Once the total bill surpasses $5.2 million, federal assistance can kick in. Beshear said he expects to be able to formally ask for that federal declaration within the next "couple days." That will allow the Federal Emergency Management Agency to begin reimbursing the state and counties for as much as 75 percent of cleanup and rebuilding costs.
U.S. Rep. Hal Rogers, R-Somerset, said he plans to lay the groundwork for such a disaster declaration during a breakfast meeting Wednesday with U.S. Homeland Security Secretary Janet Napolitano.

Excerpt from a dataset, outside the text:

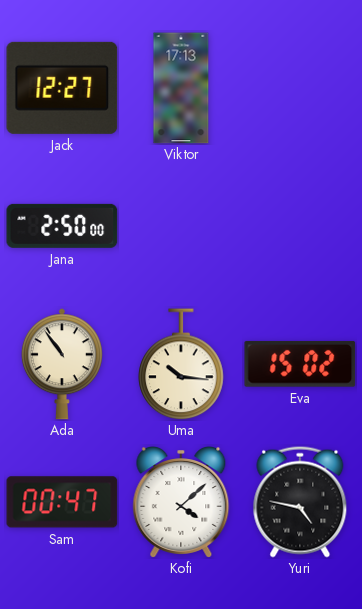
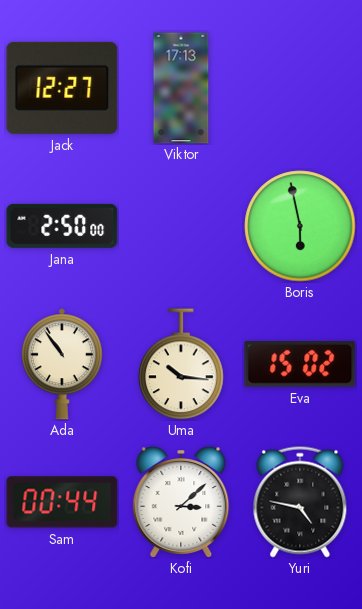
Boris: none -> 5:58
Sam: 00:47 -> 00:44
Kofi: 4:08 -> 3:08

Rogers traveled with Beshear for much of the day Tuesday. He said he has been surprised by the destruction, even for a region that has seen its share of nasty floods.
"It's poetic injustice for this type of disaster to strike the poorest county in America," Rogers said while flying by Blackhawk helicopter over Owsley County.

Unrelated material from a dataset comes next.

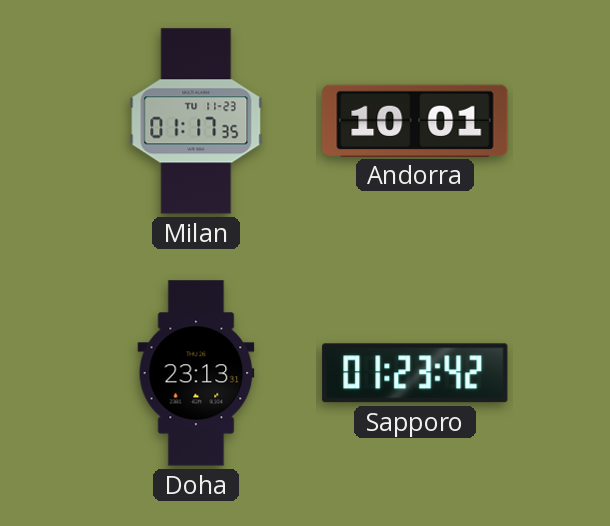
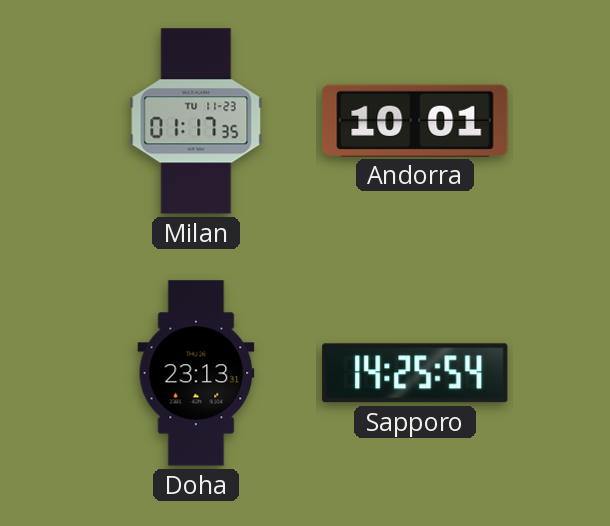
Sapporo: 01:23 -> 14:25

Rebuilding roads will be a big part of the state's costs, said Brig. Gen. John W. Heltzel, director of Kentucky's Department of Emergency Management.
Some secondary roads remained impassible, stranding residents.

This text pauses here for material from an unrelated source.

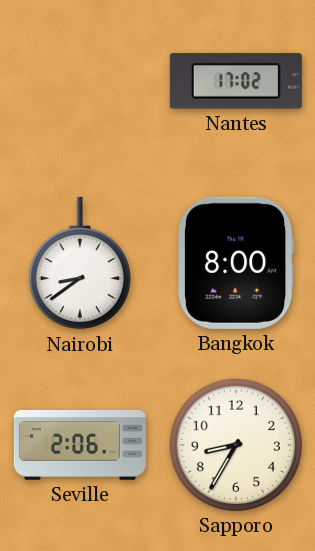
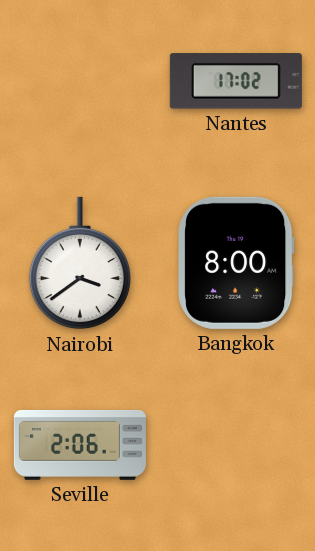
Nairobi: 8:39 -> 3:39
Sapporo: 8:35 -> none
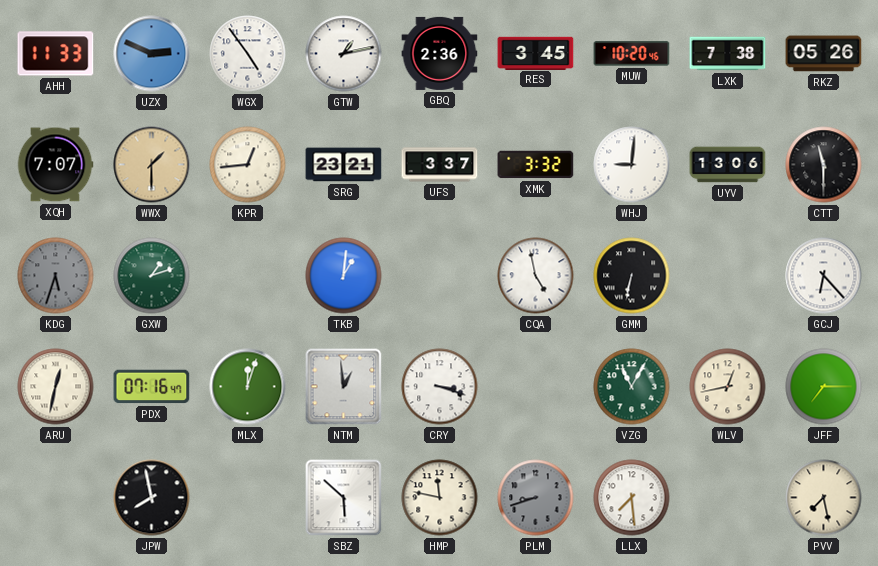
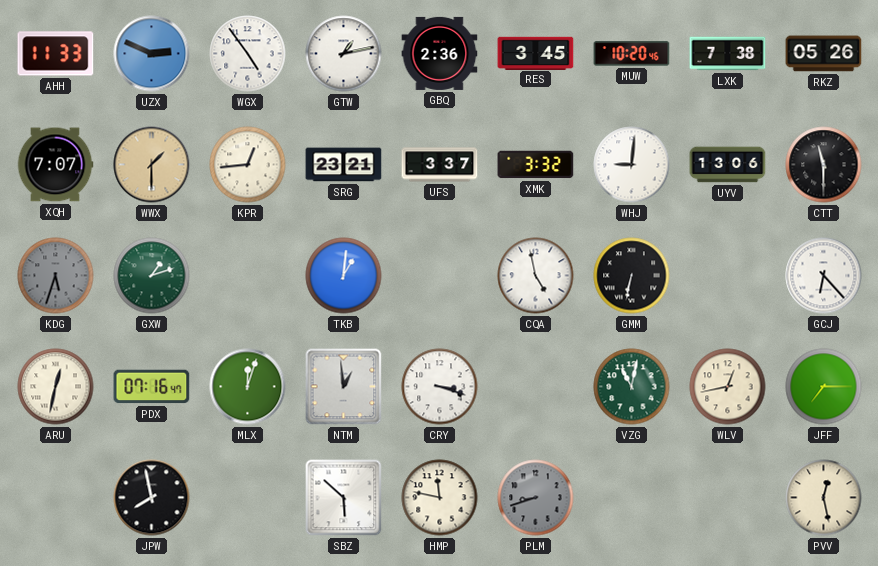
VZG: 11:05 -> 11:02
LLX: 7:29 -> none
PVV: 7:28 -> 12:28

"The only way you can really get to them is on foot or by ATV," said Belfry Fire Chief Nee Jackson, who has spent the last two nights delivering food on all-terrain vehicles to residents in Mud Lick hollow. In nearby Toler, crews had to scrape mud into 4-foot-high piles along a road next to Pond Creek.
Near Belfry High School, that same creek ruined a new Little League and recreation park finished last year with $100,000 in coal severance-tax money and $50,000 from Massey Coal. The area where the park was, as well as a stretch of buildings across Ky. 119 from the creek, were flooded for the first time.
Until the state is reimbursed, FEMA won't be able to help pay back homeowners affected by the floods.
One of those homeowners, Ernestine McKinney of McDowell, made her way Tuesday to a makeshift shelter at Graceway Methodist Church outside of Martin in search of clean clothes.
McKinney said she plans to ask FEMA to help cover repairs to her home. It had never flooded before, but this time more than 6 inches of water from Left Beaver Creek ruined floors in three rooms.
Earlier in the day, Beshear traveled through tornado-ravaged southern Madison County, where an F-3 tornado killed two people and seriously injured at least one person in the same storm system Friday night. The tornado damaged 133 homes; as many as 25 will have to be completely rebuilt, Madison County Judge-Executive Kent Clark said.
Ronnie Tussey, standing in what was left of the farmhouse he built in 1978 on his family's farm in Kirksville, told how he and his wife, Margie, barely survived. The tornado ripped apart their home, tossed their cars out of the garage and leveled their three barns and a shed.
They got a one-minute heads-up from the siren on the other side of the hill, which allowed Margie Tussey to retreat to the basement with one of their cats, Charlie. Ronnie Tussey, however, didn't quite make it there before the tornado struck. He hit the deck in the hallway and was protected by a door the tornado had unhinged.
On Tuesday, Beshear pledged the full help of the state to assist those like the Tusseys who are trying to clean up and rebuild.
"Nothing is going to stand in the way of the state stepping up to do everything it can to help our people out," Beshear said. "I've never been so impressed in my life than during my 17 months as governor with the resilience and the strength of Kentuckians."